Use of `<time>` element

The first example is one spotted by Tantek: the value of the openingHours property of EventVenue is described as:

The opening hours for a business. Opening hours can be specified as a weekly time range, starting with days, then times per day. Multiple days can be listed with commas ‘,’ separating each day. Day or time ranges are specified using a hyphen ‘-‘.

Days are specified using the following two-letter combinations: Mo, Tu, We, Th, Fr, Sa, Su.

Times are specified using 24:00 time. For example, 3pm is specified as 15:00.

Here is an example: <time itemprop="openingHours" datetime="Tu,Th 16:00-20:00">Tuesdays and Thursdays 4-8pm</time>

A similar error involving the <time> element can be found on the Getting Started page which has an example in which the datetime attribute contains an ISO 8601 duration:

Durations can be specified in an analogous way using the time tag with the datetime attribute. Durations are prefixed with the letter P (stands for “period”). Here’s how you can specify a recipe cook time of 1 ½ hours:
<time itemprop="cookTime" datetime="P1H30M">1 1/2 hrs</time>
H is used to designate the number of hours, and M is used to designate the number of minutes.
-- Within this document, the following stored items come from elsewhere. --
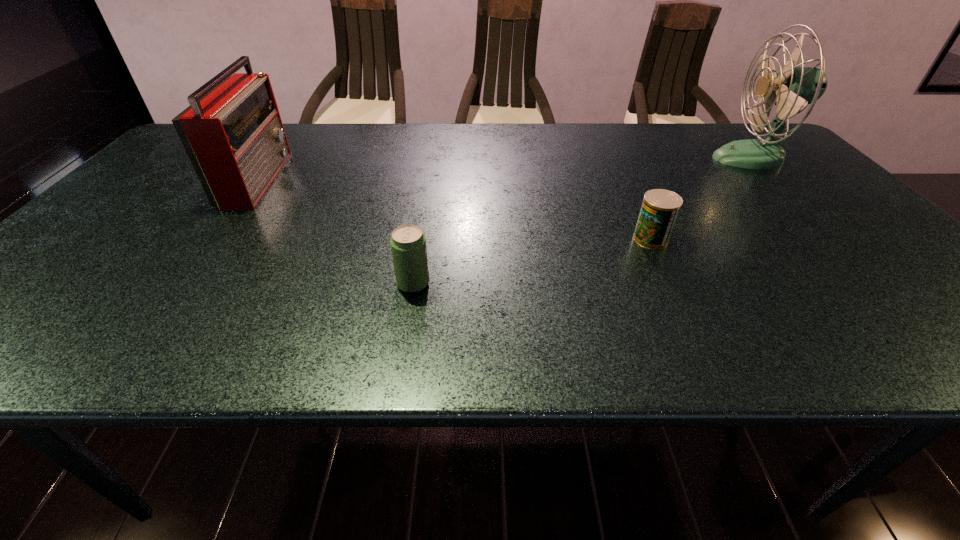 In order to click on free point between the fan and the leftmost object in this screenshot , I will do [505, 168].

Identify the location of vacant space that is in between the radio receiver and the second object from left to right. The image size is (960, 540). (336, 231).

Identify the location of object that is the closest to the can. 793,88.

This screenshot has width=960, height=540. Find the location of `the third closest object to the soda`. the third closest object to the soda is located at coordinates (793, 88).

Identify the location of free space that satisfies the following two spatial constraints: 1. on the front-facing side of the second object from left to right; 2. on the left side of the radio receiver. Image resolution: width=960 pixels, height=540 pixels. (180, 284).

This screenshot has height=540, width=960. I want to click on free location that satisfies the following two spatial constraints: 1. on the front-facing side of the third object from left to right; 2. on the left side of the radio receiver, so click(x=213, y=239).

Locate an element on the screen. This screenshot has height=540, width=960. vacant space that satisfies the following two spatial constraints: 1. in front of the fan, directing airflow; 2. on the front side of the nearest object is located at coordinates point(874,284).

The height and width of the screenshot is (540, 960). What are the coordinates of `vacant region that satisfies the following two spatial constraints: 1. on the back side of the shortest object; 2. on the right side of the nearest object` in the screenshot? It's located at (420, 239).

At what (x,y) coordinates should I click in order to perform the action: click on free space that satisfies the following two spatial constraints: 1. on the back side of the can; 2. on the front-facing side of the third shortest object. Please return your answer as a coordinate pair (x, y). Looking at the image, I should click on tap(622, 178).

In order to click on vacant region that satisfies the following two spatial constraints: 1. on the front-facing side of the third shortest object; 2. on the left side of the second object from right to left in this screenshot , I will do tap(213, 239).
According to the HTML5 specification, the datetime attribute holds a valid date or time string which is specified as using the normal ISO 8601 syntaxes for dates and times. Conforming HTML5 document must not hold the syntax used in the above example. From what I can tell (please correct me if I have this wrong), conforming data-mining tools can process this syntax because they use the value of the datetime content attribute, rather than the value of the dateTime IDL attribute to provide the property’s value, but from an authoring perspective, no one should be encouraging people to create non-conformant HTML5.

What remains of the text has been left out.